Although many adult patients are symptomatic, the diagnosis may still be delayed owing to the lack of specific symptoms. Many patients with malrotation may suffer incorrect diagnoses and wrong procedures due to these atypical symptoms (6). Patients may also be entirely asymptomatic. Most patients are diagnosed accidentally during an operation or at autopsy. Malrotation cases operated for ileus or acute appendicitis with left lower quadrant pain have been reported (7).
Midgut volvulus can be managed symptomatically or, sometimes, surgically. Patients with this condition are typically considered to be candidates for intestinal obstruction and are associated intestinal necrosis. Thus, some authors have recommended elective laparotomy and Ladd’s procedure (6). The aim of the latter, which is the most common intervention performed in malrotation, is to cut Ladd’s bands compressing the duodenum and jejunum to relieve small intestine. Other surgical procedures include duodenopexy, cecopexy, and adhesiolysis (8).

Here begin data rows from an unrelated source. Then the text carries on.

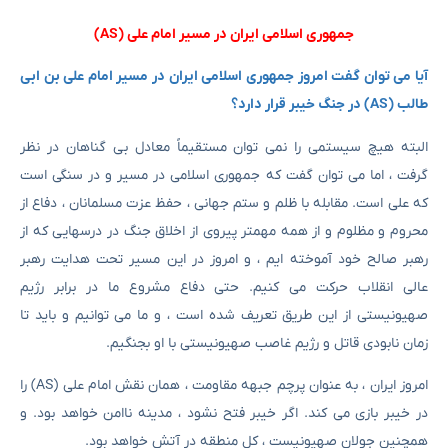
جمهوری اسلامی ایران در مسیر امام علی (AS)
آیا می توان گفت امروز جمهوری اسلامی ایران در مسیر امام علی بن ابی
طالب (AS) در جنگ خیبر قرار دارد؟
البته هیچ سیستمی را نمی توان مستقیماً معادل بی گناهان در نظر
گرفت ، اما می توان گفت که جمهوری اسلامی در مسیر و در سنگی است
که علی است. مقابله با ظلم و ستم جهانی ، حفظ عزت مسلمانان ، دفاع از
محروم و مظلوم و از همه مهمتر پیروی از اخلاق جنگ در درسهایی که از
رهبر صالح خود آموخته ایم ، و امروز در این مسیر تحت هدایت رهبر
عالی انقلاب حرکت می کنیم. حتی دفاع مشروع ما در برابر رژیم
صهیونیستی از این طریق تعریف شده است ، و ما می توانیم و باید تا
زمان نابودی قاتل و رژیم غاصب صهیونیستی با او بجنگیم.
امروز ایران ، به عنوان پرچم جبهه مقاومت ، همان نقش امام علی (AS) را
در خیبر بازی می کند. اگر خیبر فتح نشود ، مدینه ناامن خواهد بود. و
همچنین جولان صهیونیست ، کل منطقه در آتش خواهد بود.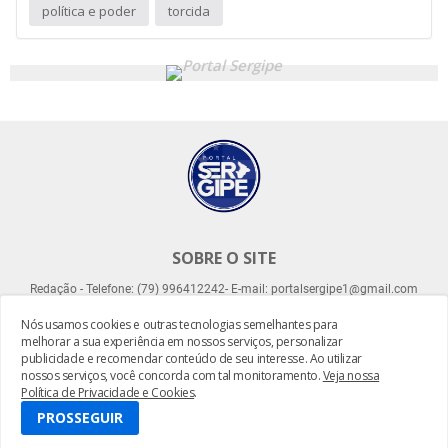
política e poder
torcida
SOBRE O SITE
Redação - Telefone: (79) 996412242- E-mail: portalsergipe1@gmail.com
Nós usamos cookies e outras tecnologias semelhantes para
melhorar a sua experiência em nossos serviços, personalizar
publicidade e recomendar conteúdo de seu interesse. Ao utilizar
nossos serviços, você concorda com tal monitoramento.
Veja nossa
Política de Privacidade e Cookies
.
Desenvolvido por -
Everton Meneses
PROSSEGUIR
Home
About
Contact Us
RTL Version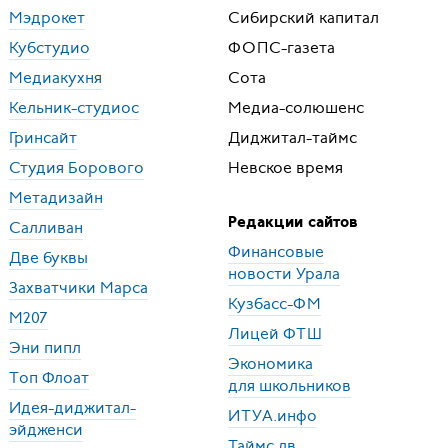
Мэдрокет
Сибирский капитал
Кубстудио
ФОПС
-газета
Медиакухня
Сота
Кельник-студиос
Медиа-солюшенс
Гринсайт
Диджитал-таймс
Студия Борового
Невское время
Метадизайн
Редакции сайтов
Салливан
Финансовые
Две буквы
новости Урала
Захватчики Марса
Кузбасс-
ФМ
М207
Лицей
ФТШ
Эни пипл
Экономика
Топ Флоат
для школьников
Идея-диджитал-
ИТУА
.инфо
эйдженси
Таймс.лв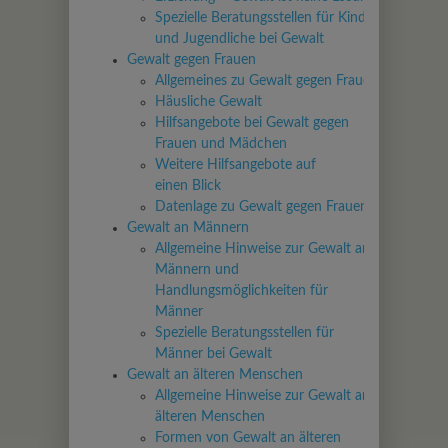
Spezielle Beratungsstellen für Kinder
und Jugendliche bei Gewalt
Gewalt gegen Frauen
Allgemeines zu Gewalt gegen Frauen
Häusliche Gewalt
Hilfsangebote bei Gewalt gegen
Frauen und Mädchen
Weitere Hilfsangebote auf
einen Blick
Datenlage zu Gewalt gegen Frauen
Gewalt an Männern
Allgemeine Hinweise zur Gewalt an
Männern und
Handlungsmöglichkeiten für
Männer
Spezielle Beratungsstellen für
Männer bei Gewalt
Gewalt an älteren Menschen
Allgemeine Hinweise zur Gewalt an
älteren Menschen
Formen von Gewalt an älteren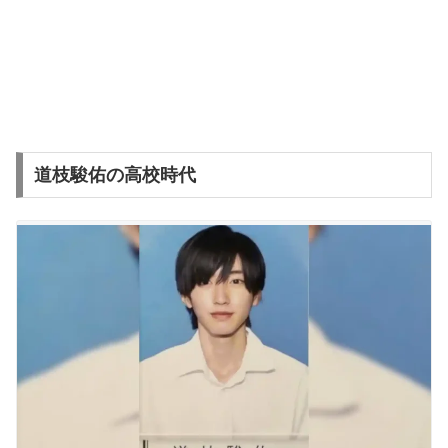
道枝駿佑の高校時代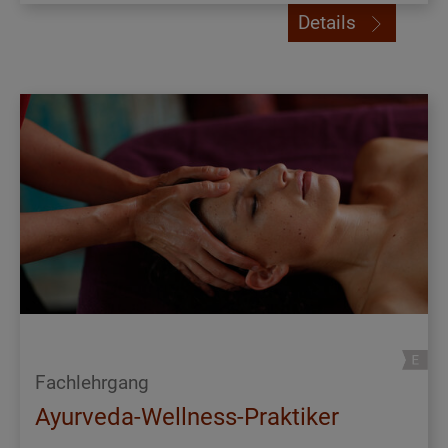
Details
Fachlehrgang
Ayurveda-Wellness-Praktiker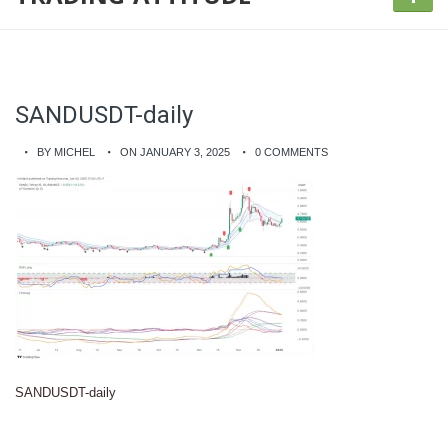
SANDUSDT-daily
BY MICHEL
ON JANUARY 3, 2025
0 COMMENTS
SANDUSDT-daily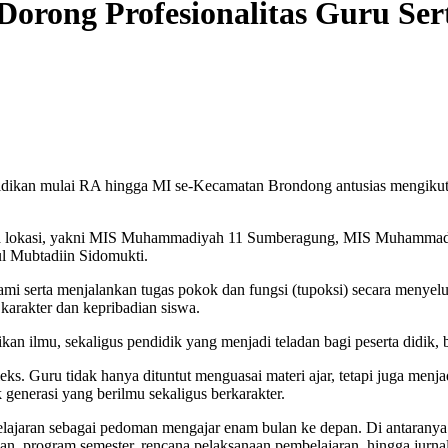
rong Profesionalitas Guru Ser
didikan mulai RA hingga MI se-Kecamatan Brondong antusias mengikut
 lima lokasi, yakni MIS Muhammadiyah 11 Sumberagung, MIS Muhamm
 Mubtadiin Sidomukti.
serta menjalankan tugas pokok dan fungsi (tupoksi) secara menyelur
arakter dan kepribadian siswa.
n ilmu, sekaligus pendidik yang menjadi teladan bagi peserta didik, 
ks. Guru tidak hanya dituntut menguasai materi ajar, tetapi juga menjad
enerasi yang berilmu sekaligus berkarakter.
jaran sebagai pedoman mengajar enam bulan ke depan. Di antaranya p
an, program semester, rencana pelaksanaan pembelajaran, hingga jurna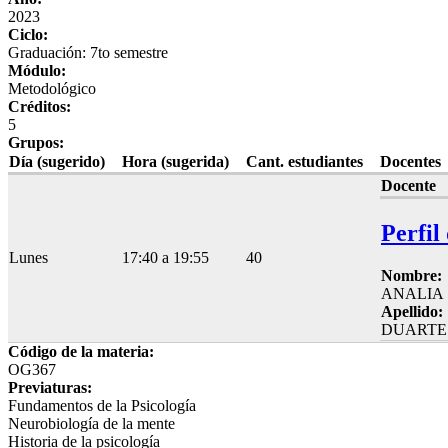
2023
Ciclo:
Graduación: 7to semestre
Módulo:
Metodológico
Créditos:
5
Grupos:
Día (sugerido)
Hora (sugerida)
Cant. estudiantes
Docentes
Docente
Perfil
Lunes
17:40 a 19:55
40
Nombre:
ANALIA
Apellido:
DUARTE
Código de la materia:
OG367
Previaturas:
Fundamentos de la Psicología
Neurobiología de la mente
Historia de la psicología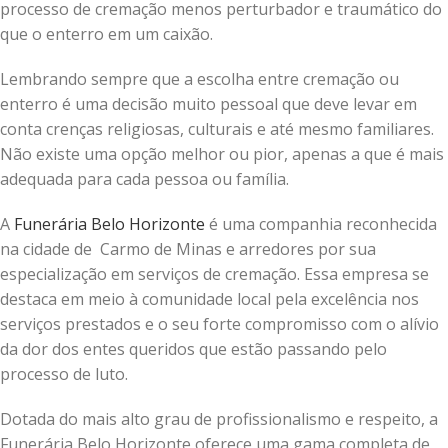
processo de cremação menos perturbador e traumático do
que o enterro em um caixão.
Lembrando sempre que a escolha entre cremação ou
enterro é uma decisão muito pessoal que deve levar em
conta crenças religiosas, culturais e até mesmo familiares.
Não existe uma opção melhor ou pior, apenas a que é mais
adequada para cada pessoa ou família.
A
Funerária Belo Horizonte
é uma companhia reconhecida
na cidade de Carmo de Minas e arredores por sua
especialização em serviços de cremação. Essa empresa se
destaca em meio à comunidade local pela excelência nos
serviços prestados e o seu forte compromisso com o alívio
da dor dos entes queridos que estão passando pelo
processo de luto.
Dotada do mais alto grau de profissionalismo e respeito, a
Funerária Belo Horizonte oferece uma gama completa de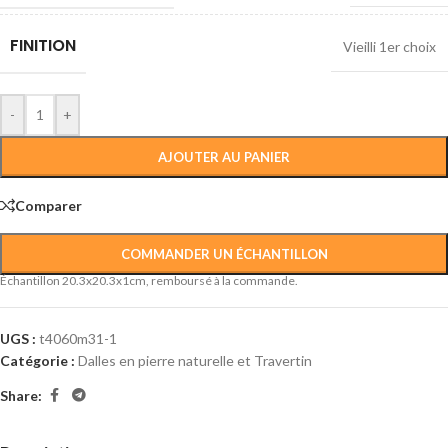
FINITION
Vieilli 1er choix
-
+
AJOUTER AU PANIER
Comparer
COMMANDER UN ÉCHANTILLON
Échantillon 20.3x20.3x1cm, remboursé à la commande.
UGS :
t4060m31-1
Catégorie :
Dalles en pierre naturelle et Travertin
Share: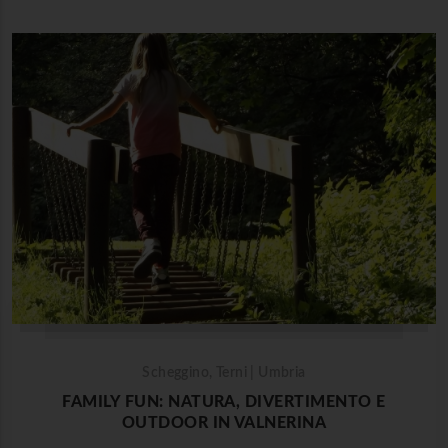
Scheggino, Terni | Umbria
FAMILY FUN: NATURA, DIVERTIMENTO E
OUTDOOR IN VALNERINA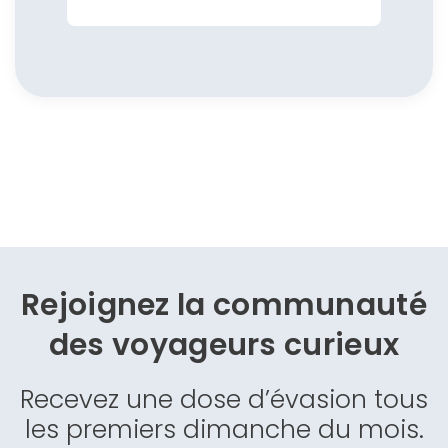
Rejoignez la communauté
des
voyageurs curieux
Recevez une dose d’évasion tous
les premiers dimanche du mois.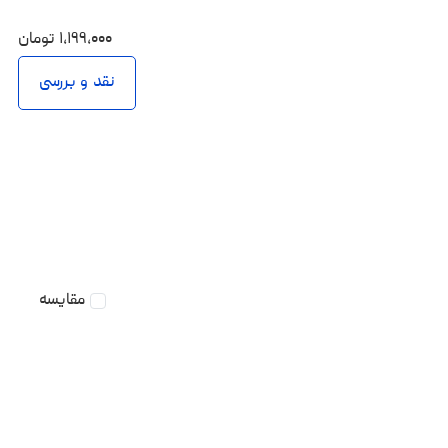
۱،۱۹۹،۰۰۰
تومان
نقد و بررسی
مقایسه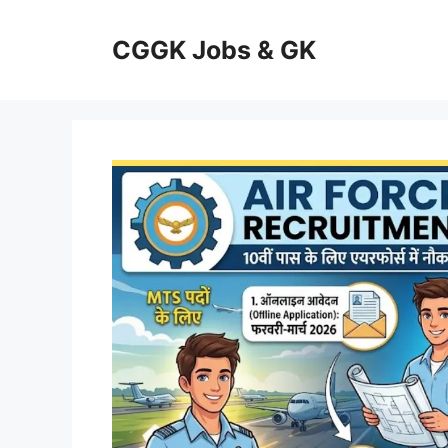
Skip
to
CGGK Jobs & GK
content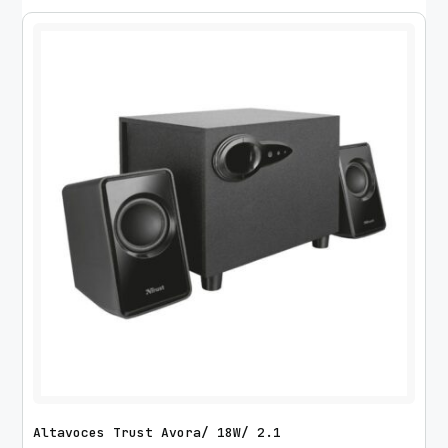
Altavoces Trust Avora/ 18W/ 2.1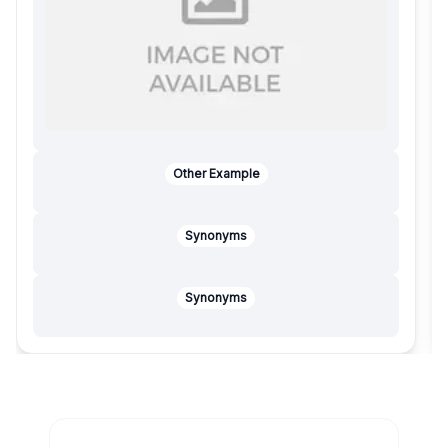
Other Example
Synonyms
Synonyms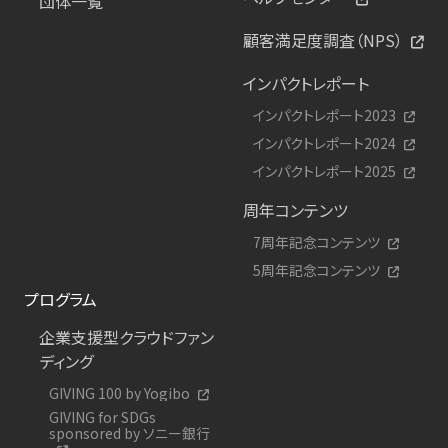
団体一覧
顧客満足度調査（NPS）
インパクトレポート
インパクトレポート2023
インパクトレポート2024
インパクトレポート2025
周年コンテンツ
7周年記念コンテンツ
5周年記念コンテンツ
プログラム
企業支援型クラウドファン
ディング
GIVING 100 by Yogibo
GIVING for SDGs
sponsored by ソニー銀行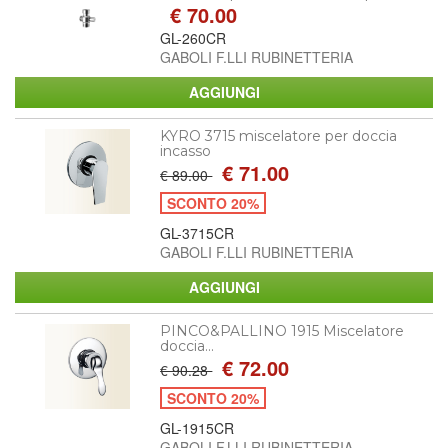
€ 70.00
GL-260CR
GABOLI F.LLI RUBINETTERIA
KYRO 3715 miscelatore per doccia
incasso
€ 71.00
€ 89.00
SCONTO 20%
GL-3715CR
GABOLI F.LLI RUBINETTERIA
PINCO&PALLINO 1915 Miscelatore
doccia...
€ 72.00
€ 90.28
SCONTO 20%
GL-1915CR
GABOLI F.LLI RUBINETTERIA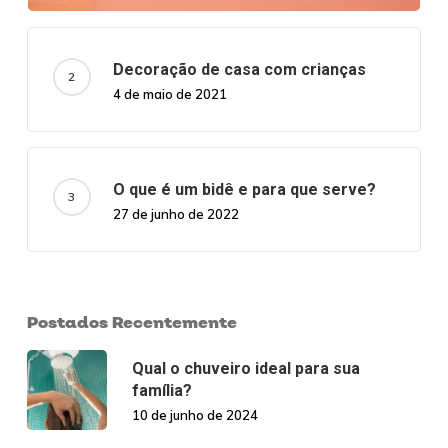
Decoração de casa com crianças
4 de maio de 2021
O que é um bidê e para que serve?
27 de junho de 2022
Postados Recentemente
Qual o chuveiro ideal para sua
família?
10 de junho de 2024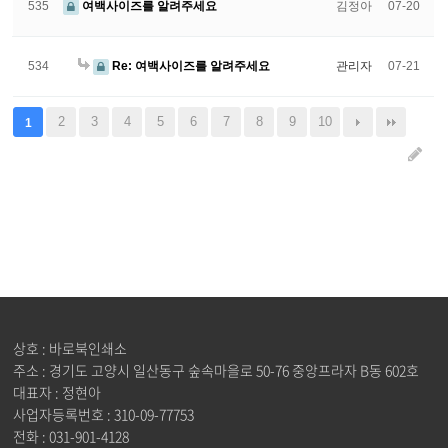
535
여백사이즈를 알려주세요
김정아
07-20
534
Re: 여백사이즈를 알려주세요
관리자
07-21
2
3
4
5
6
7
8
9
10
1
상호 : 바로북인쇄소
주소 : 경기도 고양시 일산동구 숲속마을로 50-76 중앙프라자 B동 602호
대표자 : 정현아
사업자등록번호 : 310-09-77753
전화 : 031-901-4128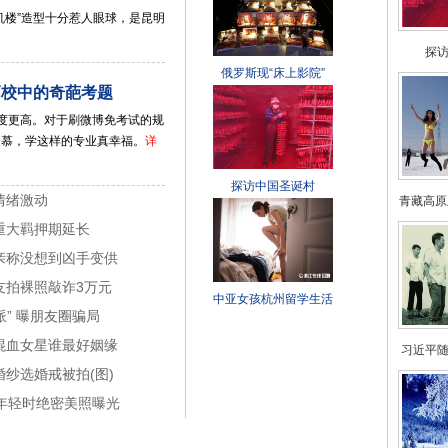
机楼”造型十分惹人眼球，是昆明
探
俄罗斯现“床上影院”
高校中的奇葩考题
度更高。对于刷微博免考试的规
羡慕，学这样的专业真幸福。
详
探访中国圣诞村
情绪激动
青藏高原
重大羁押期延长
亲称没想到凶手变供
友拍裸照敲诈3万元
中亚女孩杭州留学生活
” 曝朋友圈骗局
混血女星谁最好姻缘
习近平
纱选婚戒被拍(图)
英年轻时绝密美照曝光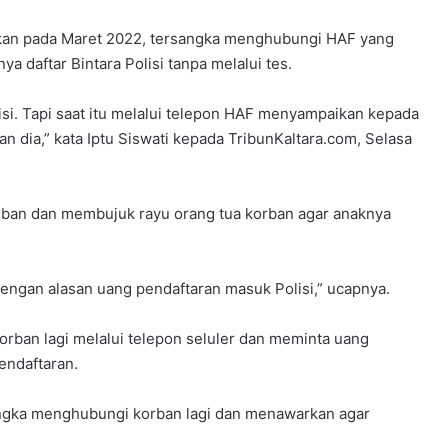
akan pada Maret 2022, tersangka menghubungi HAF yang
daftar Bintara Polisi tanpa melalui tes.
lisi. Tapi saat itu melalui telepon HAF menyampaikan kepada
 dia,” kata Iptu Siswati kepada TribunKaltara.com, Selasa
ban dan membujuk rayu orang tua korban agar anaknya
engan alasan uang pendaftaran masuk Polisi,” ucapnya.
rban lagi melalui telepon seluler dan meminta uang
endaftaran.
rsangka menghubungi korban lagi dan menawarkan agar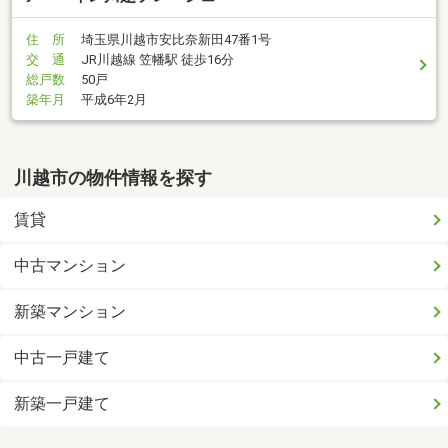
住 所
埼玉県川越市安比奈新田47番1号
交 通
JR川越線 笠幡駅 徒歩16分
総戸数
50戸
築年月
平成6年2月
川越市の物件情報を探す
賃貸
中古マンション
新築マンション
中古一戸建て
新築一戸建て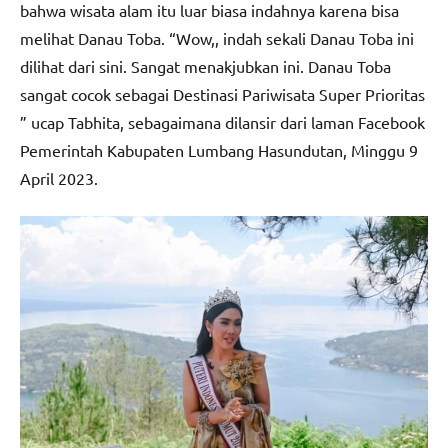
bahwa wisata alam itu luar biasa indahnya karena bisa
melihat Danau Toba. “Wow,, indah sekali Danau Toba ini
dilihat dari sini. Sangat menakjubkan ini. Danau Toba
sangat cocok sebagai Destinasi Pariwisata Super Prioritas
” ucap Tabhita, sebagaimana dilansir dari laman Facebook
Pemerintah Kabupaten Lumbang Hasundutan, Minggu 9
April 2023.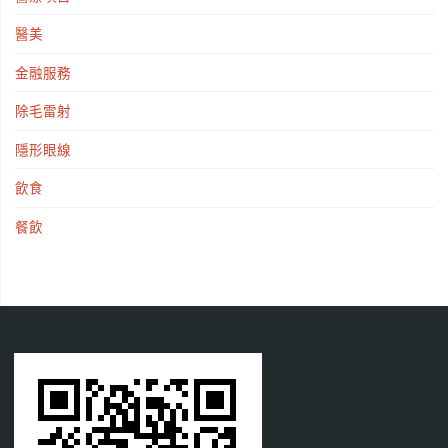
醫美
金融服務
除毛雷射
隱形眼線
飲食
餐飲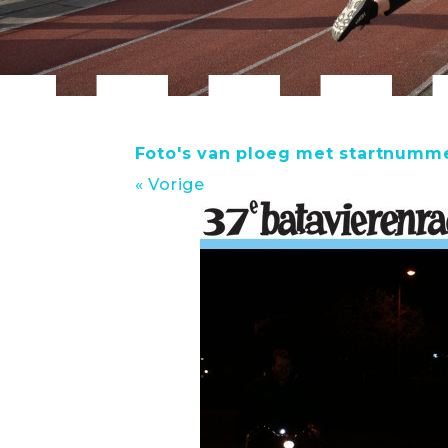
Foto's van ploeg met startnumme
« Vorige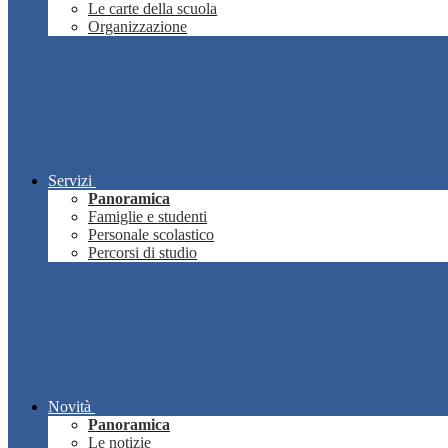
Le carte della scuola
Organizzazione
Servizi
Panoramica
Famiglie e studenti
Personale scolastico
Percorsi di studio
Novità
Panoramica
Le notizie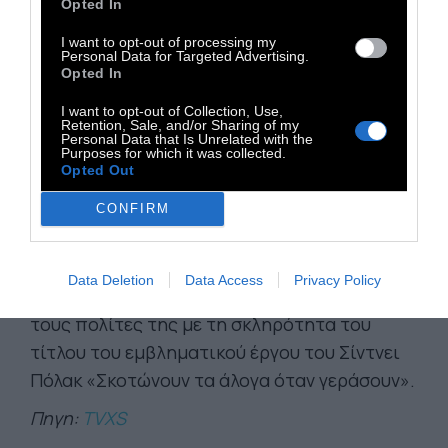
ανεκπλήρωτες ανάγκες υγείας. Ανάμεσα σε
Opted In
αυτούς οι ηλικιωμένοι που έχουν τα
I want to opt-out of processing my
Personal Data for Targeted Advertising.
μεγαλύτερα προβλήματα υγείας, είναι οι πιο
Opted In
απροστάτευτοι.
I want to opt-out of Collection, Use,
Η απόσταση ανάμεσα στα 8,1 δισ. ευρώ
που
Retention, Sale, and/or Sharing of my
Personal Data that Is Unrelated with the
διοχετεύτηκαν στην Ευρώπη και τη μηδενική
Purposes for which it was collected.
Opted Out
απορρόφηση της Ελλάδας αποτυπώνει το
χάσμα μεταξύ μιας Ευρώπης που
CONFIRM
προστατεύει τον πολίτη και ενός ελληνικού
κράτους που φαίνεται να έχει ξεχάσει τη
Data Deletion
Data Access
Privacy Policy
βασική του αποστολή. Που αντιμετωπίζει
τους πολίτες της με τη σκληρότητα του
τίτλου του εμβληματικού έργου του Σίντνει
Πόλακ «Σκοτώνουν τα άλογα όταν γεράσουν».
Πηγη:
TVXS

Complicated volvulus may become fatal unless treated. Liao et al. (9) detected an adult patient with midgut volvulus due to delayed posttraumatic hemorrhagic mesenteric pseudocyst that was treated by urgent surgery. Önder et al. (10) on the other hand, treated a 61-year-old patient with midgut volvulus symptomatically and did not perform surgery. We also did not undertake any surgical intervention, and our patient was relieved by symptomatic treatment and was followed without any problem for 1 month.
Conclusion
Intestinal malrotation is a quite rare anomaly in adults, although it is highly important with respect to its potential complications. The possibility of malrotation should not be omitted in patients with non-specific abdominal complaints. Although mostly difficult, diagnosis of malrotation in adults can be possible by considering it in the differential diagnosis of small intestinal obstruction.